Current Runtime Model

The current implementation is not just a design target. It is live in:

  • internal/secgraph/
  • cmd/server/secgraph_sync.go
  • cmd/server/attackpath.go
  • cmd/server/handlers_graph.go
  • cmd/server/handlers_issues.go

Key behavior:

  • PostgreSQL is the source of truth for frameworks, controls, control evaluations, issues, issue-finding links, and graph_edges
  • Attack paths use secgraph adjacency when it can be loaded from the database
  • If adjacency cannot be loaded, attack paths fall back to the heuristic engine
  • Structured graph endpoints (/graph/stats, /graph/neighborhood/...) are available whenever AEGIS_DATABASE_URL is configured
  • PuppyGraph is optional and only backs /graph/query

Runtime Controls and Thresholds

SettingDefaultPurpose
AEGIS_DATABASE_URLunsetEnables DB-backed secgraph, issues, graph stats, and graph neighborhood APIs
PUPPYGRAPH_URLunsetEnables /api/v1/graph/query proxy
SECGRAPH_SYNC_TIMEOUT60sStartup secgraph sync timeout
SECGRAPH_FULL_SYNC_MAX_FINDINGS10000Full secgraph sync threshold
LARGE_CORPUS_SECGRAPH_SYNC_ENABLEDfalseOpt-in override for full sync above threshold
SECGRAPH_AUTO_TICKETSfalseAuto-dispatch issue tickets during sync
ATTACK_PATH_WARMUP_MAX_FINDINGS10000Warmup threshold for precomputed attack paths
ATTACK_PATH_MAX_FINDINGS5000Deferred attack-path candidate cap
ATTACK_PATH_MAX_PER_ACCOUNT125Deferred attack-path per-account cap

Health Checks

Step 1: Confirm API and DB-backed secgraph are live

export API_BASE="https://api.cloudforge.lvonguyen.com"

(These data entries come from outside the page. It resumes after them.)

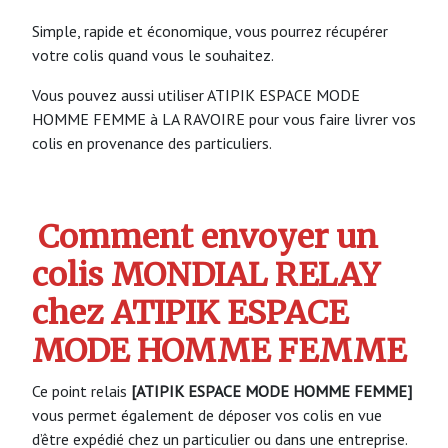
Simple, rapide et économique, vous pourrez récupérer
votre colis quand vous le souhaitez.
Vous pouvez aussi utiliser ATIPIK ESPACE MODE
HOMME FEMME à LA RAVOIRE pour vous faire livrer vos
colis en provenance des particuliers.
Comment envoyer un
colis MONDIAL RELAY
chez ATIPIK ESPACE
MODE HOMME FEMME
Ce point relais
[ATIPIK ESPACE MODE HOMME FEMME]
vous permet également de déposer vos colis en vue
d’être expédié chez un particulier ou dans une entreprise.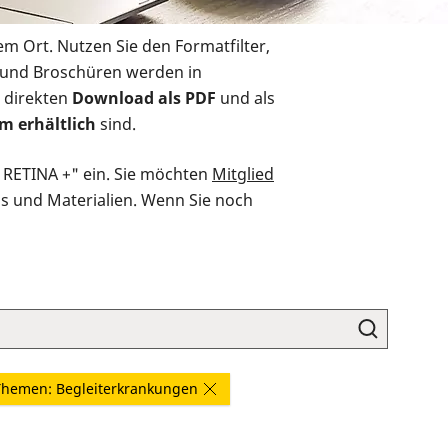
em Ort. Nutzen Sie den Formatfilter,
r und Broschüren werden in
 direkten
Download als PDF
und als
m erhältlich
sind.
O RETINA +" ein. Sie möchten
Mitglied
ds und Materialien. Wenn Sie noch
Themen: Begleiterkrankungen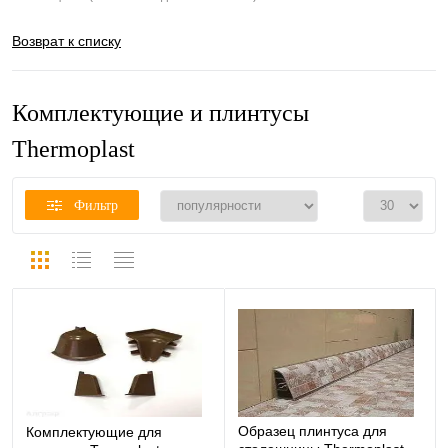
Возврат к списку
Комплектующие и плинтусы
Thermoplast
Фильтр
Образец плинтуса для
Комплектующие для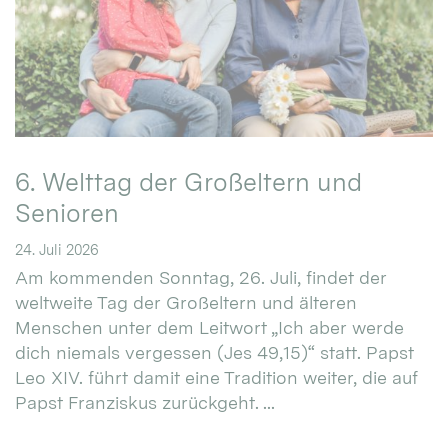
6. Welttag der Großeltern und
Senioren
24. Juli 2026
Am kommenden Sonntag, 26. Juli, findet der
weltweite Tag der Großeltern und älteren
Menschen unter dem Leitwort „Ich aber werde
dich niemals vergessen (Jes 49,15)“ statt. Papst
Leo XIV. führt damit eine Tradition weiter, die auf
Papst Franziskus zurückgeht. ...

curl -sf "$API_BASE/healthz" | jq .
curl -sf "$API_BASE/api/v1/issues/stats" -H "Authorization: Bearer $API_TOKEN" | jq .
curl -sf "$API_BASE/api/v1/graph/stats" -H "Authorization: Bearer $API_TOKEN" | jq .
curl -sf "$API_BASE/api/v1/attack-paths/stats" -H "Authorization: Bearer $API_TOKEN" | jq .

Expected:

  • /healthz returns 200
  • /issues/stats returns aggregate counts, not 501
  • /graph/stats returns vertex/edge counts, not 501
  • /attack-paths/stats returns mode, coverage, and path counts

If /issues/stats or /graph/stats return 501, the API is running without AEGIS_DATABASE_URL.

Step 2: Verify neighborhood queries

Use a known resource, finding, control, or issue ID from the current corpus.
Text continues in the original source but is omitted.